Tunicates are a group of marine animals that spend most of their short lives attached to docks, rocks or the undersides of boats. To most people they look like small, coloured plantlike growth. It often comes as a surprise to learn that they are actually more closely related to vertebrates like ourselves, than to most other invertebrate animals.
Nothing can be seen of a vertebrate relationship in the adult animals, but the tadpole-like larva has a notochord, (a stiff rod) in its tail. After hatching, this little creature, rarely more than 5mm long, swims for a few hours to find a spot somewhere on a solid surface. It attaches itself to the surface with its head, and within minutes resorption of the larva tail commences and the sea squirt will stay on that same spot for all its life.

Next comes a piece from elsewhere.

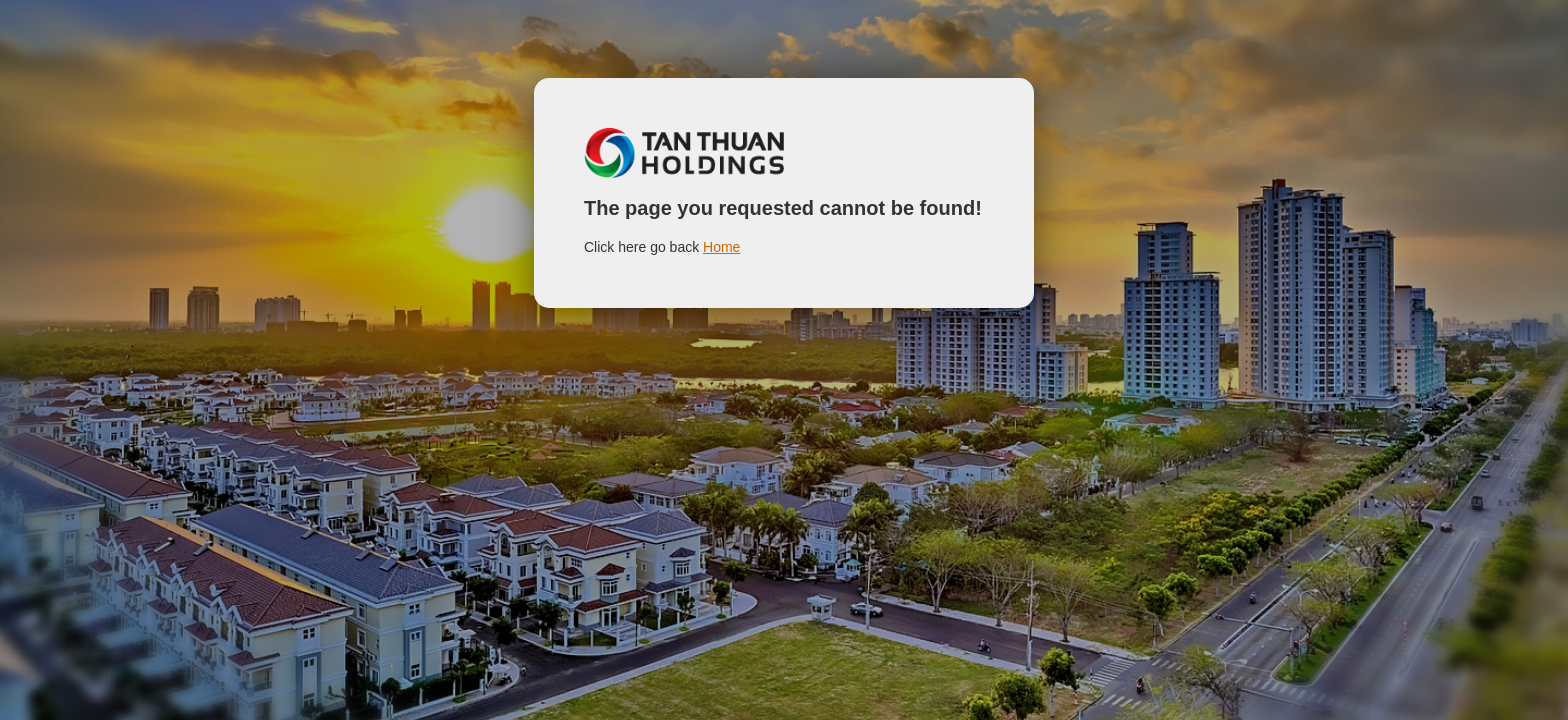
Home (721, 247)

A tunicate is built like a barrel, and is so named because the outer layer of the body wall is a tough “tunic”, made of a substance that is almost identical with cellulose. They live by passing seawater through their bodies. In essence the animal consists of a double sac with two siphons. Seawater is pumped slowly through one siphon, sieved through the inner sac for plankton and organic detritus, and the filtered seawater is pumped out again through the second siphon, the atrium. When removed from the water, they continue to expel water through the atrium, hence the common name “sea squirt”. The class name Ascidiacea, comes from the Greek word askidion, a leather wine flask with a tough outer casing around its body. Sea squirts vary greatly in form, from simple sac-like creatures on the underside of rocks, to complex brightly coloured colonial species with hundreds of minute individuals.
Given the tunicate’s preference for living on artificial structures and its fouling and smothering capabilities, its main claim to fame, or rather notoriety is as a pest. Mussel growers, for example, are concerned about the ability of the indicator to establish itself in mussel farming areas.
The Didemnum species of ascidians are an encrusting colonial species with a sponge-like appearance with a sponge-like appearance. They vary in colour but are commonly creams to yellow/brown. Overall, colonies may reach 30-46 cm long (12-18 inches). In essence they are single year organisms, developing the first year, then breeding and dying the following year.